- **REQUIRED WORK**
Here are some entries. Repeat all of them exactly.

Stored records:
______________________________

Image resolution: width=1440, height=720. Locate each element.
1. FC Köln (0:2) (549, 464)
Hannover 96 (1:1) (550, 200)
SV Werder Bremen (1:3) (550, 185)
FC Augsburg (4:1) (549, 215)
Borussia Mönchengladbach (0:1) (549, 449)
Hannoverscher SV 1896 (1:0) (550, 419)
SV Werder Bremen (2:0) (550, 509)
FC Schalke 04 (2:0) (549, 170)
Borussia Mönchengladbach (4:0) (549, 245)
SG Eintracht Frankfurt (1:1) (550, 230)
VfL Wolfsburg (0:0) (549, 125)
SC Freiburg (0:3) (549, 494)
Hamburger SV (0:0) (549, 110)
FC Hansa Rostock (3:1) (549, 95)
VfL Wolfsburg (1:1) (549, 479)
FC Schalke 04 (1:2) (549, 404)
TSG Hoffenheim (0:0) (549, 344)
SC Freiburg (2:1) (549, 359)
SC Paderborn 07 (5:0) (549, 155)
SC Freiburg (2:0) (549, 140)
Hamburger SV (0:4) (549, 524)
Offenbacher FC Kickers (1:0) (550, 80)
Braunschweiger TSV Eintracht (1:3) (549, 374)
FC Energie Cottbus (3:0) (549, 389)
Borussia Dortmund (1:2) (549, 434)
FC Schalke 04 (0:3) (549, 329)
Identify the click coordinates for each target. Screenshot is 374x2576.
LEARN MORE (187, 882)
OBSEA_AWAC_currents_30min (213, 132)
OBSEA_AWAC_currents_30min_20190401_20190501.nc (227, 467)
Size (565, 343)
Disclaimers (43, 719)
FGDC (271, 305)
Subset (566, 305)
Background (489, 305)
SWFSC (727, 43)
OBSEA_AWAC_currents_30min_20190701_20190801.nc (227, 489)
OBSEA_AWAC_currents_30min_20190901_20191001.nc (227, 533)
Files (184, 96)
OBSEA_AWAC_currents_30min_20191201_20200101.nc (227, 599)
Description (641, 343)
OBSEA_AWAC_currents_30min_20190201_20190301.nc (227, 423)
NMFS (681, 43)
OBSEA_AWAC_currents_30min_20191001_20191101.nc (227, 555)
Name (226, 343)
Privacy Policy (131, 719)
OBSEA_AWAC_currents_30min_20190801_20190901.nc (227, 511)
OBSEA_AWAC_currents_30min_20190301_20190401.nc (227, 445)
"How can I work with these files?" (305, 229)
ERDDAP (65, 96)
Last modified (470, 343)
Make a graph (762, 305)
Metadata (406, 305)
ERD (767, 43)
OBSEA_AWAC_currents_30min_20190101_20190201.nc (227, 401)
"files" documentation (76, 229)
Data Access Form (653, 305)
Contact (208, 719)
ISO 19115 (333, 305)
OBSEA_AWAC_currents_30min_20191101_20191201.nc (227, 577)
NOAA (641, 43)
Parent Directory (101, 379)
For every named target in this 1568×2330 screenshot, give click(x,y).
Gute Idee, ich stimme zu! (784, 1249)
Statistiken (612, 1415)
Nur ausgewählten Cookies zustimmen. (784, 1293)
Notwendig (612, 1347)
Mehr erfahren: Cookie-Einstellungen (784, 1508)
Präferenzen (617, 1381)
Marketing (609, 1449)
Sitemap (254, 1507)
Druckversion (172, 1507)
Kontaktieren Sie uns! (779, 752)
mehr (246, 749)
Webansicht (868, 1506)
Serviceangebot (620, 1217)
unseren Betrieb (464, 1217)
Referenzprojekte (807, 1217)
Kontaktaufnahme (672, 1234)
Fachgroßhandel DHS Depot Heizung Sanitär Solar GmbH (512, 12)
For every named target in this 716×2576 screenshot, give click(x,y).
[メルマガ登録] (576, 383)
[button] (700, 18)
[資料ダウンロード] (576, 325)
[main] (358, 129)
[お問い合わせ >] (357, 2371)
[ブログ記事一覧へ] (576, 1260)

______________________________

- **FINISHED EXERCISE**
Image resolution: width=1440, height=720. Locate each element.
1. FC Köln (0:2) (549, 464)
Hannover 96 (1:1) (550, 200)
SV Werder Bremen (1:3) (550, 185)
FC Augsburg (4:1) (549, 215)
Borussia Mönchengladbach (0:1) (549, 449)
Hannoverscher SV 1896 (1:0) (550, 419)
SV Werder Bremen (2:0) (550, 509)
FC Schalke 04 (2:0) (549, 170)
Borussia Mönchengladbach (4:0) (549, 245)
SG Eintracht Frankfurt (1:1) (550, 230)
VfL Wolfsburg (0:0) (549, 125)
SC Freiburg (0:3) (549, 494)
Hamburger SV (0:0) (549, 110)
FC Hansa Rostock (3:1) (549, 95)
VfL Wolfsburg (1:1) (549, 479)
FC Schalke 04 (1:2) (549, 404)
TSG Hoffenheim (0:0) (549, 344)
SC Freiburg (2:1) (549, 359)
SC Paderborn 07 (5:0) (549, 155)
SC Freiburg (2:0) (549, 140)
Hamburger SV (0:4) (549, 524)
Offenbacher FC Kickers (1:0) (550, 80)
Braunschweiger TSV Eintracht (1:3) (549, 374)
FC Energie Cottbus (3:0) (549, 389)
Borussia Dortmund (1:2) (549, 434)
FC Schalke 04 (0:3) (549, 329)
Identify the click coordinates for each target. Screenshot is 374x2576.
LEARN MORE (187, 882)
OBSEA_AWAC_currents_30min (213, 132)
OBSEA_AWAC_currents_30min_20190401_20190501.nc (227, 467)
Size (565, 343)
Disclaimers (43, 719)
FGDC (271, 305)
Subset (566, 305)
Background (489, 305)
SWFSC (727, 43)
OBSEA_AWAC_currents_30min_20190701_20190801.nc (227, 489)
OBSEA_AWAC_currents_30min_20190901_20191001.nc (227, 533)
Files (184, 96)
OBSEA_AWAC_currents_30min_20191201_20200101.nc (227, 599)
Description (641, 343)
OBSEA_AWAC_currents_30min_20190201_20190301.nc (227, 423)
NMFS (681, 43)
OBSEA_AWAC_currents_30min_20191001_20191101.nc (227, 555)
Name (226, 343)
Privacy Policy (131, 719)
OBSEA_AWAC_currents_30min_20190801_20190901.nc (227, 511)
OBSEA_AWAC_currents_30min_20190301_20190401.nc (227, 445)
"How can I work with these files?" (305, 229)
ERDDAP (65, 96)
Last modified (470, 343)
Make a graph (762, 305)
Metadata (406, 305)
ERD (767, 43)
OBSEA_AWAC_currents_30min_20190101_20190201.nc (227, 401)
"files" documentation (76, 229)
Data Access Form (653, 305)
Contact (208, 719)
ISO 19115 (333, 305)
OBSEA_AWAC_currents_30min_20191101_20191201.nc (227, 577)
NOAA (641, 43)
Parent Directory (101, 379)
For every named target in this 1568×2330 screenshot, give click(x,y).
Gute Idee, ich stimme zu! (784, 1249)
Statistiken (612, 1415)
Nur ausgewählten Cookies zustimmen. (784, 1293)
Notwendig (612, 1347)
Mehr erfahren: Cookie-Einstellungen (784, 1508)
Präferenzen (617, 1381)
Marketing (609, 1449)
Sitemap (254, 1507)
Druckversion (172, 1507)
Kontaktieren Sie uns! (779, 752)
mehr (246, 749)
Webansicht (868, 1506)
Serviceangebot (620, 1217)
unseren Betrieb (464, 1217)
Referenzprojekte (807, 1217)
Kontaktaufnahme (672, 1234)
Fachgroßhandel DHS Depot Heizung Sanitär Solar GmbH (512, 12)
For every named target in this 716×2576 screenshot, give click(x,y).
[メルマガ登録] (576, 383)
[button] (700, 18)
[資料ダウンロード] (576, 325)
[main] (358, 129)
[お問い合わせ >] (357, 2371)
[ブログ記事一覧へ] (576, 1260)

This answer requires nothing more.